Extracted data entries:
%%
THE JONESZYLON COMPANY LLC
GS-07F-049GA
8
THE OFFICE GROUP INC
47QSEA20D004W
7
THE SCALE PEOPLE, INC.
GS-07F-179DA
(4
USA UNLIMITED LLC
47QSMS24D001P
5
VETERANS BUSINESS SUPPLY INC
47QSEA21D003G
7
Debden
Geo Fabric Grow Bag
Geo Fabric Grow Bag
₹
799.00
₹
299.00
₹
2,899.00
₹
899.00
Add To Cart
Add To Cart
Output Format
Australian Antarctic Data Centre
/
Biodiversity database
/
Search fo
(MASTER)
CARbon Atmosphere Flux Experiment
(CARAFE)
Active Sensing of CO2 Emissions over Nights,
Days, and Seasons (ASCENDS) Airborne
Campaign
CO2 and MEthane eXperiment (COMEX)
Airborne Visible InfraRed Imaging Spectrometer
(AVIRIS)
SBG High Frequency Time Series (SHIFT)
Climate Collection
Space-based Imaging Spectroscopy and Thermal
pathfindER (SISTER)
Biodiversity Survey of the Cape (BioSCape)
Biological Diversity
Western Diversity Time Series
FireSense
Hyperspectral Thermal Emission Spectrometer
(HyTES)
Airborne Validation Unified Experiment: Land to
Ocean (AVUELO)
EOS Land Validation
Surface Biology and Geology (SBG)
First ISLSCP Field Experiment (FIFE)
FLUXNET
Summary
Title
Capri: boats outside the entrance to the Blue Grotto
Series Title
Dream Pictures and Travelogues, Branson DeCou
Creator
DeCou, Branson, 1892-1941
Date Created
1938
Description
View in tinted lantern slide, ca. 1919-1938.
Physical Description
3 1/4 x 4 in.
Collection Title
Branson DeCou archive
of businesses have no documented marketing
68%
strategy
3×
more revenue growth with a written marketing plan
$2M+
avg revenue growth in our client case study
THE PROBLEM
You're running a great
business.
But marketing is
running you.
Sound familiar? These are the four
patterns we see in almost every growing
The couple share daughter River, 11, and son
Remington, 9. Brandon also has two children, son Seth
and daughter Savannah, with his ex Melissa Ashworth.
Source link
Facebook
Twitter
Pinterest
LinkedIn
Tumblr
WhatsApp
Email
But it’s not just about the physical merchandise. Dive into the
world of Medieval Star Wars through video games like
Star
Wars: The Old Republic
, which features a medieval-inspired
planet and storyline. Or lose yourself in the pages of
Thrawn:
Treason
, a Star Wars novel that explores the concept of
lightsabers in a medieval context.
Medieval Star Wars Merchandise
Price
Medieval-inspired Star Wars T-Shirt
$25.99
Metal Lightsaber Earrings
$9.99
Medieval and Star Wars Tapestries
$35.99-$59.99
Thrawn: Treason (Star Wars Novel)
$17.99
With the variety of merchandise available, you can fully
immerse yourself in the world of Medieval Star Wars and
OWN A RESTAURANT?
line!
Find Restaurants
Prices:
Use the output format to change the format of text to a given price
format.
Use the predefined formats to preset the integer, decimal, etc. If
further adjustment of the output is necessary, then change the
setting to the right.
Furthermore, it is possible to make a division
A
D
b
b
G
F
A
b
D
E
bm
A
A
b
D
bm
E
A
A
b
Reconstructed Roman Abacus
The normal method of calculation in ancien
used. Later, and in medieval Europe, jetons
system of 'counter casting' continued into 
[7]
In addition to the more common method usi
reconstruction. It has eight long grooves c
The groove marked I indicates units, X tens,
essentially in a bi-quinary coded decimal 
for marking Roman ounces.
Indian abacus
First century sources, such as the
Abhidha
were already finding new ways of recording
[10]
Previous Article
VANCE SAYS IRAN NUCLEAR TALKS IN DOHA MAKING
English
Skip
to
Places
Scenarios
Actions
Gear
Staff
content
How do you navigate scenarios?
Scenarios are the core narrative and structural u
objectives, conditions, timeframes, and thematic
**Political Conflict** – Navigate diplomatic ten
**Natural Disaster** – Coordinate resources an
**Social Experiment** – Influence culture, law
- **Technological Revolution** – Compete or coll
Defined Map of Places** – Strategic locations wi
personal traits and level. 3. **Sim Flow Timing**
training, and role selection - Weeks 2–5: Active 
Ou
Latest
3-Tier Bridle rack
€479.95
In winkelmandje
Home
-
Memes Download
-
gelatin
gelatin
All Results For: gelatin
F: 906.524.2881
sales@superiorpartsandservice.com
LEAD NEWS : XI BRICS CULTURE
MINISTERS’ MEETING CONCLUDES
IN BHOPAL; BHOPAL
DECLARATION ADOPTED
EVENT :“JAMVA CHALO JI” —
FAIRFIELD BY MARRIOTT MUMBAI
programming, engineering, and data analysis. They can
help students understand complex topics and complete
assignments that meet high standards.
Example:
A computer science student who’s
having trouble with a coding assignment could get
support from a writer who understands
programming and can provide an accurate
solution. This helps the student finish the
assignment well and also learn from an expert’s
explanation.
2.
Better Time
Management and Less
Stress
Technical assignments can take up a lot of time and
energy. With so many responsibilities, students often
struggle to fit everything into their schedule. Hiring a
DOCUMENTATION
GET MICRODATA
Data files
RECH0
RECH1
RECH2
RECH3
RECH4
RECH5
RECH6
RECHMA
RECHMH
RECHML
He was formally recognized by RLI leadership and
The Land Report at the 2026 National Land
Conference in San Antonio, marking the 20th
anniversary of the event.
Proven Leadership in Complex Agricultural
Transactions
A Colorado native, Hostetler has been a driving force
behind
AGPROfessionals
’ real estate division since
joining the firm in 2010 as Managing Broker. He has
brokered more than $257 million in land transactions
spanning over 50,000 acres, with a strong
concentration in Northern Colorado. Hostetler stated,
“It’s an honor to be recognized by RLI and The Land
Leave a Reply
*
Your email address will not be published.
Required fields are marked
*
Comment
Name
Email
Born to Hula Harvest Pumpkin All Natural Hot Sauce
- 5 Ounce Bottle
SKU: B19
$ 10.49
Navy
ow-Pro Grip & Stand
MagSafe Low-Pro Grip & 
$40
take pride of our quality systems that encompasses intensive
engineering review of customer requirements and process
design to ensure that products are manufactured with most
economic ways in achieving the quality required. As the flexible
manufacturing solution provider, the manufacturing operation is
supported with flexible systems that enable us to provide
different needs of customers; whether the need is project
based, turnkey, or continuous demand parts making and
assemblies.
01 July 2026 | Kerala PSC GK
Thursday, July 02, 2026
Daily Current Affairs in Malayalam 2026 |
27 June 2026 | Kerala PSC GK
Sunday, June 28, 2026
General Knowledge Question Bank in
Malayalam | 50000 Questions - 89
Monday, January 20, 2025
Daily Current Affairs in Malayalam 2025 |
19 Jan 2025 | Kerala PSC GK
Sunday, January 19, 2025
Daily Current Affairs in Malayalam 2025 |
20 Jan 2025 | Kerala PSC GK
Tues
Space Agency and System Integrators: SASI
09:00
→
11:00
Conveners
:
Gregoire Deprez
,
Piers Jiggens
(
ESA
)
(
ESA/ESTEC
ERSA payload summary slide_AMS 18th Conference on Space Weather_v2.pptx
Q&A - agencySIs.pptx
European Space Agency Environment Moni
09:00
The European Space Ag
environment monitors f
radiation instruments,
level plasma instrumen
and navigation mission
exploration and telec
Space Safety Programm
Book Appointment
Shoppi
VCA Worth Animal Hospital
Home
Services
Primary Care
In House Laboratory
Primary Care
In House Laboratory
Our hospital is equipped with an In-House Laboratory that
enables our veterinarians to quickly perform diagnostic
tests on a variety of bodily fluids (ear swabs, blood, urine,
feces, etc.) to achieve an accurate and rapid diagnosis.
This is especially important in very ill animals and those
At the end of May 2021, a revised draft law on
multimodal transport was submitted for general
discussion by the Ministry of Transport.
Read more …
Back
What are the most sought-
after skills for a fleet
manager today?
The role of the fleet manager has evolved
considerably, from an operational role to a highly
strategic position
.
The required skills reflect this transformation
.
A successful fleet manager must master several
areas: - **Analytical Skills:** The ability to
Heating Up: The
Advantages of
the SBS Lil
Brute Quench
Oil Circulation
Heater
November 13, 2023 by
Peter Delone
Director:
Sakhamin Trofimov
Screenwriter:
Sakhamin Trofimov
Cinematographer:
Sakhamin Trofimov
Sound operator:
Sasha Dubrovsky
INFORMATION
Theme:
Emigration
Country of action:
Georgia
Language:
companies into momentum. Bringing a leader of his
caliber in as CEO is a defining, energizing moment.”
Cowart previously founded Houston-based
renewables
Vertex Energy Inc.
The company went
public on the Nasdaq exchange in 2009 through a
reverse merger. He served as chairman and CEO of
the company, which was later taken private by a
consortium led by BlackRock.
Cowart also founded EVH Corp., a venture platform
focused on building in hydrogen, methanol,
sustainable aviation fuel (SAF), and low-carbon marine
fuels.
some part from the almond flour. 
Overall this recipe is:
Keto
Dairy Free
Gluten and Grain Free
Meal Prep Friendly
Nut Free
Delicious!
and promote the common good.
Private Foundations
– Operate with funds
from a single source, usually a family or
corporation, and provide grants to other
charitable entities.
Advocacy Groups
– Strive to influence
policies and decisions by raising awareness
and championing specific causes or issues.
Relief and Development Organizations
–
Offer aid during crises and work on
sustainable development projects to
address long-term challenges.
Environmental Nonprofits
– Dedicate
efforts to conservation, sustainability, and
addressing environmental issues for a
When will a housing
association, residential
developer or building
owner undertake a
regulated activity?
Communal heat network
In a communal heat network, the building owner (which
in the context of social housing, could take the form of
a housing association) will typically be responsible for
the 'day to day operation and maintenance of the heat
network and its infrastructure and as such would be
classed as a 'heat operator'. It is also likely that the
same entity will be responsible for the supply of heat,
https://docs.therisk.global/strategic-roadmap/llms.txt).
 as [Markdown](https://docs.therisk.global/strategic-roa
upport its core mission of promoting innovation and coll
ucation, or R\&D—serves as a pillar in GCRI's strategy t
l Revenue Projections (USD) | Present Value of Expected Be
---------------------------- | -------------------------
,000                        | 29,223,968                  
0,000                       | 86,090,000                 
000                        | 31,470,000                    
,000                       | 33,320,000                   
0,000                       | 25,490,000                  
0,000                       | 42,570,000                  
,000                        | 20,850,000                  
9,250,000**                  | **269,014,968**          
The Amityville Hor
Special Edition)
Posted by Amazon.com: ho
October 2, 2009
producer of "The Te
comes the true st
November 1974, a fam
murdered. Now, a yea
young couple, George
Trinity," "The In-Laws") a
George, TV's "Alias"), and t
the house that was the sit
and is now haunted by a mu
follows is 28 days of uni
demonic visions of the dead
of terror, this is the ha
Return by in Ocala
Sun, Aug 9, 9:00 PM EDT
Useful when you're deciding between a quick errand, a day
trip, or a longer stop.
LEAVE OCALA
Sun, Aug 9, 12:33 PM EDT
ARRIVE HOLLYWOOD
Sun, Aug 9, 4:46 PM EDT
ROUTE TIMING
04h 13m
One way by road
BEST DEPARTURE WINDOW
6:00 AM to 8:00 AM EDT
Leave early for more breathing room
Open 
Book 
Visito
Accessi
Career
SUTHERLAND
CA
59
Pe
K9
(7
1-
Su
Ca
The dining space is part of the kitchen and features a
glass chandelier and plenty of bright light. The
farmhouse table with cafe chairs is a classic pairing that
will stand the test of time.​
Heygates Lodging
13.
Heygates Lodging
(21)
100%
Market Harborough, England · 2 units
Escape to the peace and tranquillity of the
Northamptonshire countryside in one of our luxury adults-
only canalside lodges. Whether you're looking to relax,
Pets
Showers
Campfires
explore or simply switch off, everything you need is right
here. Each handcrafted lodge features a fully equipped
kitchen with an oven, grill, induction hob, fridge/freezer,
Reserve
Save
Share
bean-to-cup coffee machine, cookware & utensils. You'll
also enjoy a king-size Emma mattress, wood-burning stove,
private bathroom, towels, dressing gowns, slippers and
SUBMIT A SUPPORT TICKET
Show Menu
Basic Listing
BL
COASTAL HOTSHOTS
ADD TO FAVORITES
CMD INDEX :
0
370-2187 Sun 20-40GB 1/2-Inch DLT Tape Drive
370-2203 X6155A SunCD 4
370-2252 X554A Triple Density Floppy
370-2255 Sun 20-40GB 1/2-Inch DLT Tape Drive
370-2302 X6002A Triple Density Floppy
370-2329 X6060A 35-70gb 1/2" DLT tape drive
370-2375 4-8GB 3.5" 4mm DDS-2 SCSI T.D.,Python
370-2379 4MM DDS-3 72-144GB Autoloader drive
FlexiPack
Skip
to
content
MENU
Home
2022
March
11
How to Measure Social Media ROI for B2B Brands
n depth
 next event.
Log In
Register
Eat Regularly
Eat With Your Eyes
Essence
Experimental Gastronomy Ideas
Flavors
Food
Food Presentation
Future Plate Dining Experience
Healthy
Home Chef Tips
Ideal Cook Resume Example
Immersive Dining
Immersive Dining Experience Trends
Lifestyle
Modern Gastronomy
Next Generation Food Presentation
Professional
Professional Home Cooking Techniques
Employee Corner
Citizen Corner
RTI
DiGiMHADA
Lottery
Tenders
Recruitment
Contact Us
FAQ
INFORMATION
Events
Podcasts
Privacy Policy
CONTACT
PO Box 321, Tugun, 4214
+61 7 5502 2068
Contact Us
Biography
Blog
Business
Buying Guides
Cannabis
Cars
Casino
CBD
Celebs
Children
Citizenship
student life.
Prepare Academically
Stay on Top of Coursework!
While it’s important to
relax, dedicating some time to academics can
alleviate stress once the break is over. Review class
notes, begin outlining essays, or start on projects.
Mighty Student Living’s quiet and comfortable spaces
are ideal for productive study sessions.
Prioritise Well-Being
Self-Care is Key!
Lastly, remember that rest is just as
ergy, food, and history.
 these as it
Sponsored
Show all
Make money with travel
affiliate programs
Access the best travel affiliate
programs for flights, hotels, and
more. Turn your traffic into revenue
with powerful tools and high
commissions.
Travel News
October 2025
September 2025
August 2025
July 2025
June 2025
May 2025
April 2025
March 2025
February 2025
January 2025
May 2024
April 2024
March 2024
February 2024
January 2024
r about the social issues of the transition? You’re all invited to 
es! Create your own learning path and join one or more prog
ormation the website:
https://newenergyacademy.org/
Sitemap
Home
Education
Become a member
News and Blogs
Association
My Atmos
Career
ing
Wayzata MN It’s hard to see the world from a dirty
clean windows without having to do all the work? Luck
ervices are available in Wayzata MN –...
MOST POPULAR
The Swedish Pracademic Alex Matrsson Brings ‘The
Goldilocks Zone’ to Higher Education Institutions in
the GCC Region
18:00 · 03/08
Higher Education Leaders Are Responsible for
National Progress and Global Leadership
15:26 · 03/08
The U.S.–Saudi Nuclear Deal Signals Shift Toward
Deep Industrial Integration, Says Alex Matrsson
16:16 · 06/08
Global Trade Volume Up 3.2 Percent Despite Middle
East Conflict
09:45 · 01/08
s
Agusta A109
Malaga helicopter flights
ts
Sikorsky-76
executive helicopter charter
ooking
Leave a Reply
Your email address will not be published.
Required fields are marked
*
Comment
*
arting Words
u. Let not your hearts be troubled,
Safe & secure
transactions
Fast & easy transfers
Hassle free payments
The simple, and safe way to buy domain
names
%%
» Task goal
All lines with the word "projects" need to be copied from the data above.

» Result for this exercise
sustainable development projects to
notes, begin outlining essays, or start on projects.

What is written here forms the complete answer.